Over and above all that, the main thrust of this position paper is to explore and jump start a multi-faceted online and face to face discussion among a wide cross section of progressive and democratic minded Kenyans about how exactly Kenyan social justice activists can involve and immerse themselves even further in the deepening and widening democratic struggles going on in many parts of Kenya to an even greater extent compared to the year 2002 even though it may not be as graphically and dramatically represented in the press coverage.

3.0 Distorted Media Coverage and the Manufacture of Consent Among Kenyans Abroad &
Online

If we take the Kisumu clashes as a case study, it is instructive to learn how the coverage of these clashes later on influenced the Kenyan public’s perceptions of what supposedly happened and how it effectively set the stage for the JUSTIFICATION, RATIONALIZATION and SANITIZATION of police brutality in the popular mind and of the attendant official NARC government propaganda and disinformation campaign against the vilified and demonized pro-democracy demonstrators and their Katiba Watch leaders and organizers.

And in order to do that, let us first go back to the days before the so called “riots” in Kisumu took place.

Here is how Karisa Maitha, a senior minister in Kibaki’s government reacted to the INITIAL July 3rd protest action of the Katiba Watch lobby group at Nairobi’s Uhuru Park:

“Monday, July 5, 2004

"Maitha commends action by the police
By Patrick Beja

"Tourism minister Karisa Maitha yesterday said those who earned the wrath of the police over the failed Katiba Watch rally in Nairobi got the treatment they deserved. And Coast MPs reacted sharply to the violence which erupted following the outlawing of Saturday’s Uhuru Park rally to press for constitutional reform. Maitha said he was happy that police moved with the necessary force to block the rally called by the Katiba Watch lobby. He said agitators for constitutional review process must follow the right procedure and respect law and order. And he said going to Uhuru Park after the rally was cancelled undermined the consensus- building process. "If you go to Uhuru Park, do you get a new Constitution from there?. The right procedures must be followed," he said angrily. Maitha said those who earned the wrath of the police at Uhuru Park after being advised by police to stay away deserved it."I congratulate the Commissioner of Police Brigadier Hussein Ali for not using excessive force to disperse the rowdy crowds which turned up at Uhuru Park. This was a display of professionalism by the police," he said.”

SOURCE:

click here

And here is what Dr. Albert Mutua, the newly appointed Government Spokesperson was quoted by IRIN as saying:

“The government spokesman, Alfred Mutua, said the Saturday rally had been banned because police had received information that "criminal elements" planned to use the gathering as an excuse to engage in unlawful activities. "The rallies were banned in good faith," Mutua told IRIN on Monday, insisting that the government did not intend to suppress basic freedoms.”

SOURCE:


click here


The abortive rally has been covered extensively in text, audio and video formats, like this online movie produced by a group of Canadian and Kenyan social justice activists:


click here


So let us move on to the July 7,2004 demonstrations and riots that broke out in Kisumu.

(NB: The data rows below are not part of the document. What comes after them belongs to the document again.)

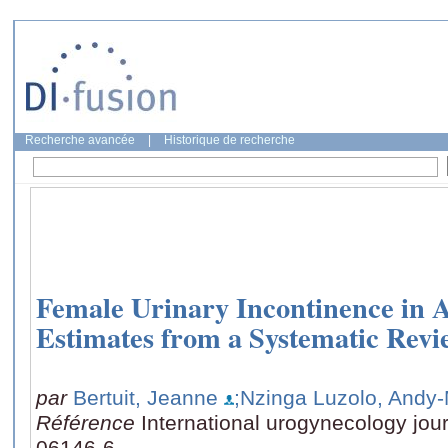
Recherche avancée
|
Historique de recherche
Female Urinary Incontinence in A
Estimates from a Systematic Revi
par
Bertuit, Jeanne
;Nzinga Luzolo, Andy-
Référence
International urogynecology jou
06146-6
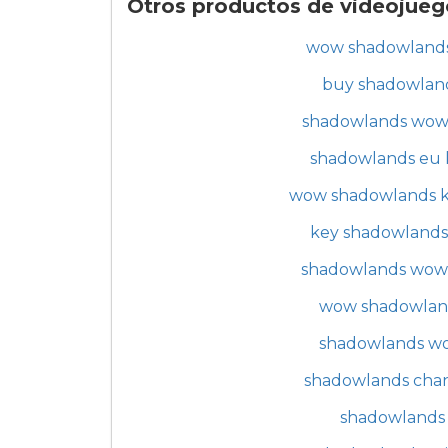
Otros productos de videojueg
wow shadowland
buy shadowlan
shadowlands wow
shadowlands eu 
wow shadowlands 
key shadowlands
shadowlands wow
wow shadowlan
shadowlands w
shadowlands cha
shadowlands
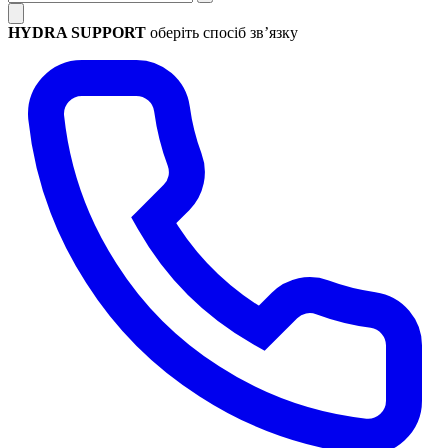
HYDRA SUPPORT
оберіть спосіб зв’язку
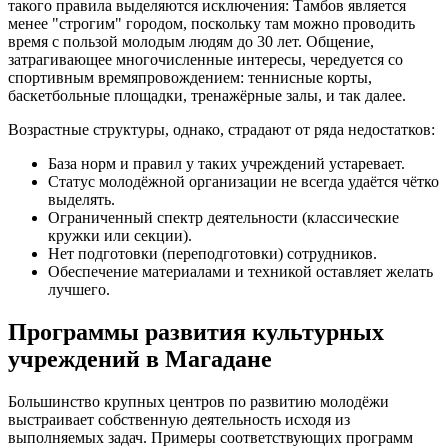
такого правила выделяются исключения: Тамбов является
менее "строгим" городом, поскольку там можно проводить
время с пользой молодым людям до 30 лет. Общение,
затрагивающее многочисленные интересы, чередуется со
спортивным времяпровождением: теннисные корты,
баскетбольные площадки, тренажёрные залы, и так далее.
Возрастные структуры, однако, страдают от ряда недостатков:
База норм и правил у таких учреждений устаревает.
Статус молодёжной организации не всегда удаётся чётко
выделять.
Ограниченный спектр деятельности (классические
кружки или секции).
Нет подготовки (переподготовки) сотрудников.
Обеспечение материалами и техникой оставляет желать
лучшего.
Программы развития культурных
учреждений в Магадане
Большинство крупных центров по развитию молодёжи
выстраивает собственную деятельность исходя из
выполняемых задач. Примеры соответствующих программ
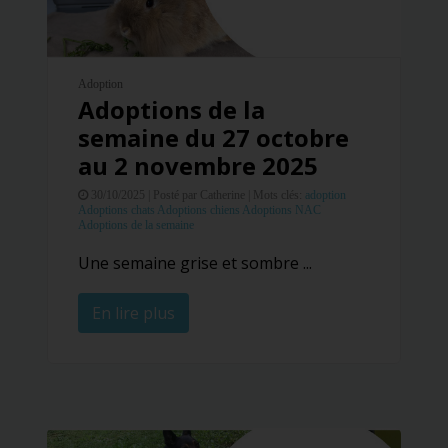
Adoption
Adoptions de la
semaine du 27 octobre
au 2 novembre 2025
30/10/2025 |
Posté par Catherine |
Mots clés:
adoption
Adoptions chats
Adoptions chiens
Adoptions NAC
Adoptions de la semaine
Une semaine grise et sombre ...
En lire plus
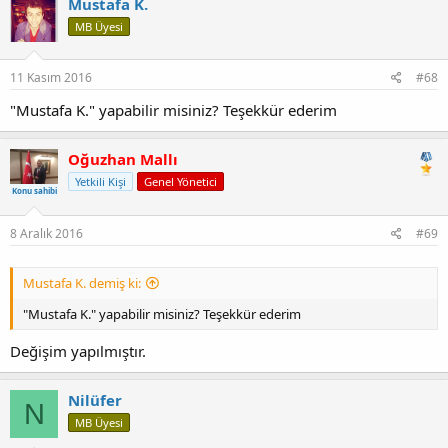
Mustafa K.
MB Üyesi
11 Kasım 2016
#68
"Mustafa K." yapabilir misiniz? Teşekkür ederim
Oğuzhan Mallı
Yetkili Kişi
Genel Yönetici
Konu sahibi
8 Aralık 2016
#69
Mustafa K. demiş ki:
"Mustafa K." yapabilir misiniz? Teşekkür ederim
Değişim yapılmıştır.
Nilüfer
N
MB Üyesi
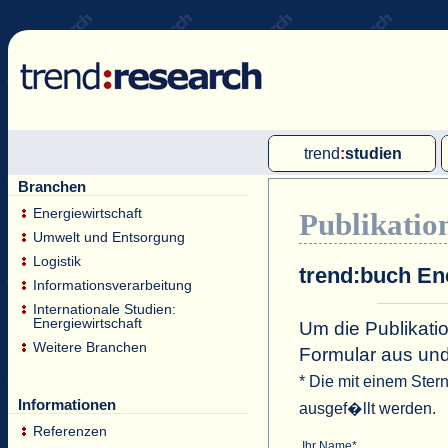
trend
:
studien
Branchen
Multi-Client-Studien
Energiewirtschaft
Publikatio
Single-Client-Studien
Umwelt und Entsorgung
Internationale Markt Reports
Logistik
trend:buch En
Informationsverarbeitung
Internationale Studien:
Energiewirtschaft
Um die Publikatio
Weitere Branchen
Formular aus un
* Die mit einem Ster
Informationen
ausgef�llt werden.
Referenzen
Ihr Name*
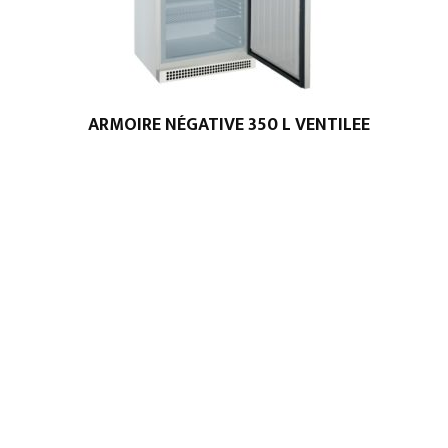
ARMOIRE NÉGATIVE 350 L VENTILEE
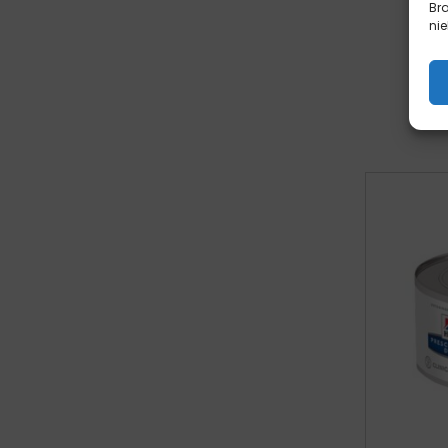
Br
nie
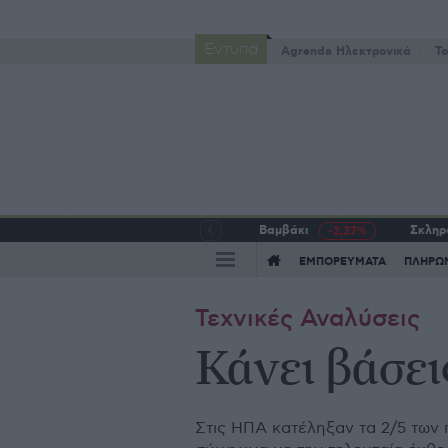
Έντυπα
Agrenda Ηλεκτρονικά
To
Βαμβάκι
Σκληρό
-2,37%
ΕΜΠΟΡΕΥΜΑΤΑ
ΠΛΗΡΩ
Τεχνικές Αναλύσεις
Κάνει βάσει
Στις ΗΠΑ κατέληξαν τα 2/5 των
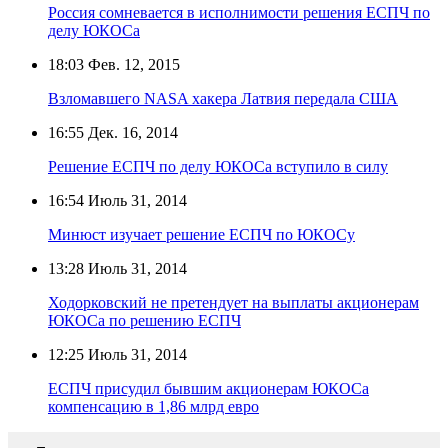
Россия сомневается в исполнимости решения ЕСПЧ по
делу ЮКОСа
18:03
Фев. 12, 2015
Взломавшего NASA хакера Латвия передала США
16:55
Дек. 16, 2014
Решение ЕСПЧ по делу ЮКОСа вступило в силу
16:54
Июль 31, 2014
Минюст изучает решение ЕСПЧ по ЮКОСу
13:28
Июль 31, 2014
Ходорковский не претендует на выплаты акционерам
ЮКОСа по решению ЕСПЧ
12:25
Июль 31, 2014
ЕСПЧ присудил бывшим акционерам ЮКОСа
компенсацию в 1,86 млрд евро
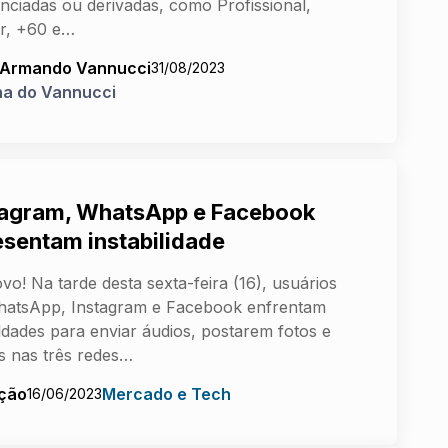
enciadas ou derivadas, como Profissional,
r, +60 e…
 Armando Vannucci
31/08/2023
na do Vannucci
tagram, WhatsApp e Facebook
esentam instabilidade
vo! Na tarde desta sexta-feira (16), usuários
hatsApp, Instagram e Facebook enfrentam
uldades para enviar áudios, postarem fotos e
s nas três redes…
ção
Mercado e Tech
16/06/2023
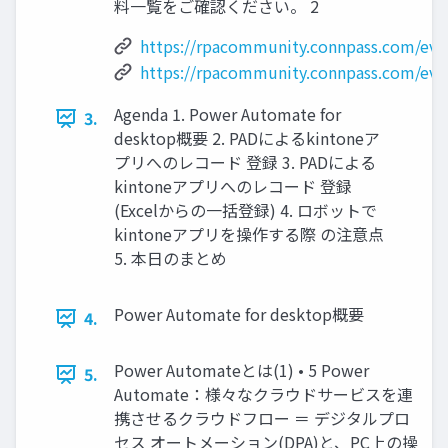
料一覧をご確認ください。 2
https://rpacommunity.connpass.com/eve
https://rpacommunity.connpass.com/eve
Agenda 1. Power Automate for
3.
desktop概要 2. PADによるkintoneア
プリへのレコード 登録 3. PADによる
kintoneアプリへのレコード 登録
(Excelからの一括登録) 4. ロボットで
kintoneアプリを操作する際 の注意点
5. 本日のまとめ
Power Automate for desktop概要
4.
Power Automateとは(1) • 5 Power
5.
Automate：様々なクラウドサービスを連
携させるクラウドフロー ＝ デジタルプロ
セス オートメーション(DPA)と、PC上の操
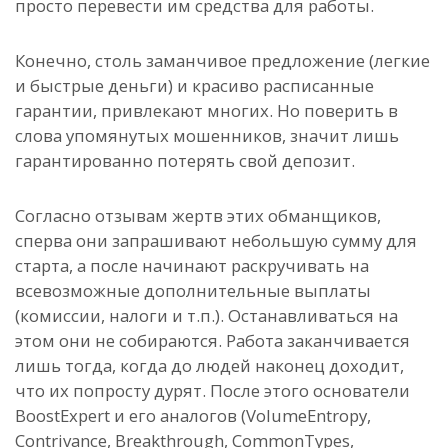
просто перевести им средства для работы.
Конечно, столь заманчивое предложение (легкие
и быстрые деньги) и красиво расписанные
гарантии, привлекают многих. Но поверить в
слова упомянутых мошенников, значит лишь
гарантированно потерять свой депозит.
Согласно отзывам жертв этих обманщиков,
сперва они запрашивают небольшую сумму для
старта, а после начинают раскручивать на
всевозможные дополнительные выплаты
(комиссии, налоги и т.п.). Останавливаться на
этом они не собираются. Работа заканчивается
лишь тогда, когда до людей наконец доходит,
что их попросту дурят. После этого основатели
BoostExpert и его аналогов (VolumeEntropy,
Contrivance, Breakthrough, CommonTypes,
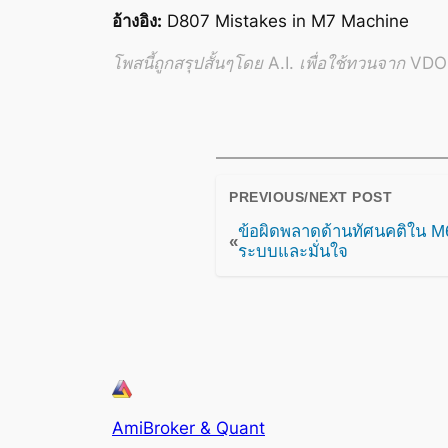
อ้างอิง:
D807 Mistakes in M7 Machine
โพสนี้ถูกสรุปสั้นๆโดย A.I. เพื่อใช้ทวนจาก VDO อ
PREVIOUS/NEXT POST
ข้อผิดพลาดด้านทัศนคติใน M6
«
ระบบและมั่นใจ
AmiBroker & Quant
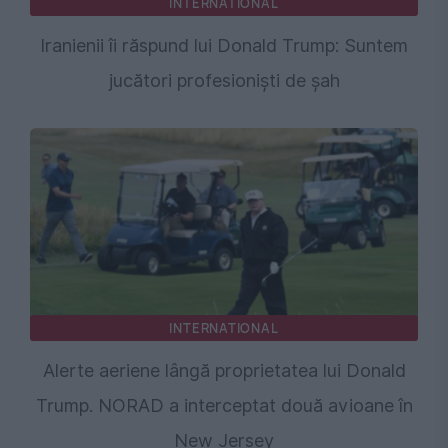
INTERNATIONAL
Iranienii îi răspund lui Donald Trump: Suntem
jucători profesioniști de șah
INTERNATIONAL
Alerte aeriene lângă proprietatea lui Donald
Trump. NORAD a interceptat două avioane în
New Jersey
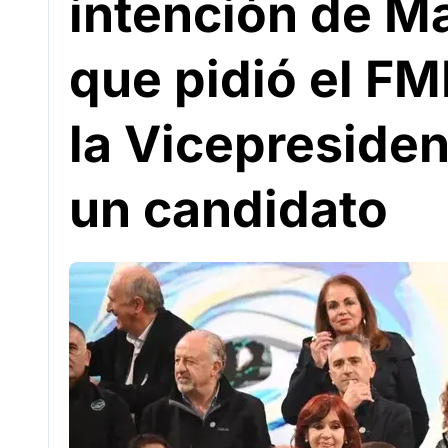
intención de Ma
que pidió el FMI
la Vicepresiden
un candidato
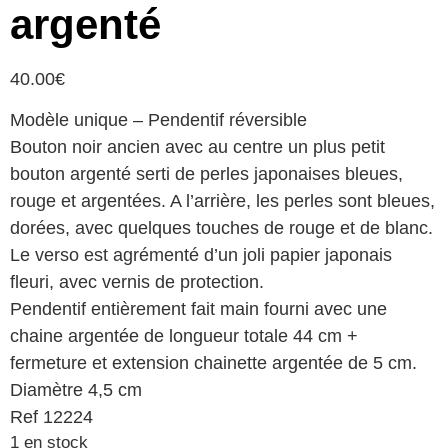
argenté
40.00
€
Modèle unique – Pendentif réversible
Bouton noir ancien avec au centre un plus petit
bouton argenté serti de perles japonaises bleues,
rouge et argentées. A l’arrière, les perles sont bleues,
dorées, avec quelques touches de rouge et de blanc.
Le verso est agrémenté d’un joli papier japonais
fleuri, avec vernis de protection.
Pendentif entièrement fait main fourni avec une
chaine argentée de longueur totale 44 cm +
fermeture et extension chainette argentée de 5 cm.
Diamètre 4,5 cm
Ref 12224
1 en stock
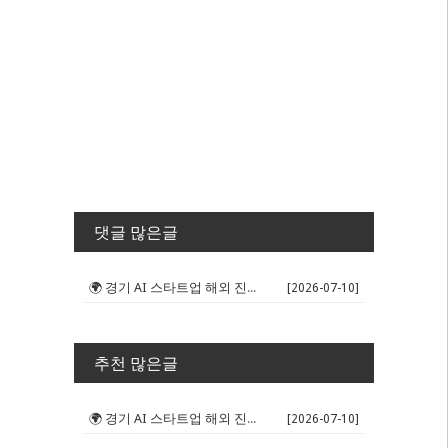
댓글 많은글
🌍 경기 AI 스타트업 해외 진출 판...
[2026-07-10]
추천 많은글
🌍 경기 AI 스타트업 해외 진출 판...
[2026-07-10]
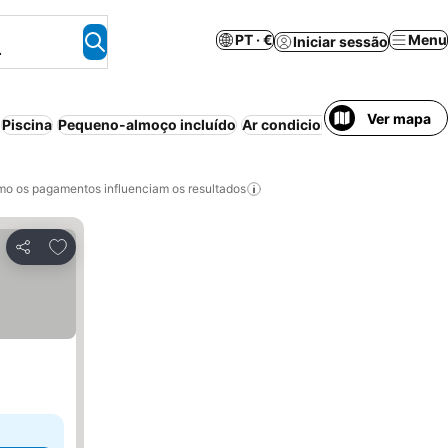
PT · €
Menu
Iniciar sessão
.
Ver mapa
Piscina
Pequeno-almoço incluído
Ar condicionado
Wi-fi
Meia-
o os pagamentos influenciam os resultados
Adicionar aos favoritos
Partilhar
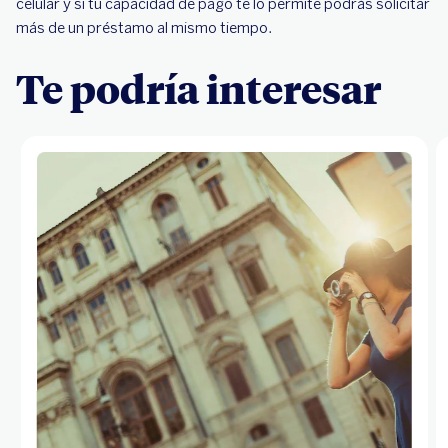
celular y si tu capacidad de pago te lo permite podrás solicitar
más de un préstamo al mismo tiempo.
Te podría interesar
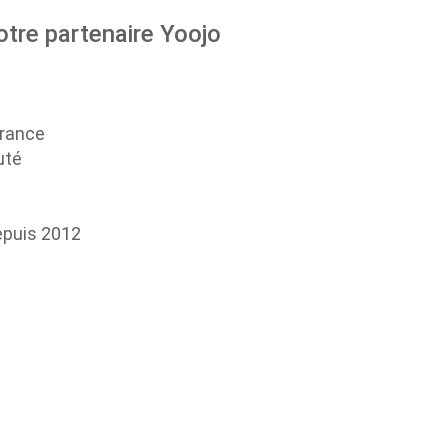
otre partenaire Yoojo
France
uté
epuis 2012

This too was an event that received a lot of ink in the international media:

http://www.alertnet.org/thenews/newsdesk/L07540978.htm

http://www.voanews.com/article.cfm?objectID=AD2BB1C1-0D13-4419-A9B63985A82277A0

http://news.bbc.co.uk/2/hi/africa/3873433.stm

http://allafrica.com/stories/200407070444.html

http://www.guardian.co.uk/kenya/story/0,12689,1256336,00.html

http://www.channelnewsasia.com/stories/afp_world/view/94454/1/.html

What was interesting was the editorial reaction from WITHIN Kenya by Kenyan journalists who themselves are no strangers to police brutality.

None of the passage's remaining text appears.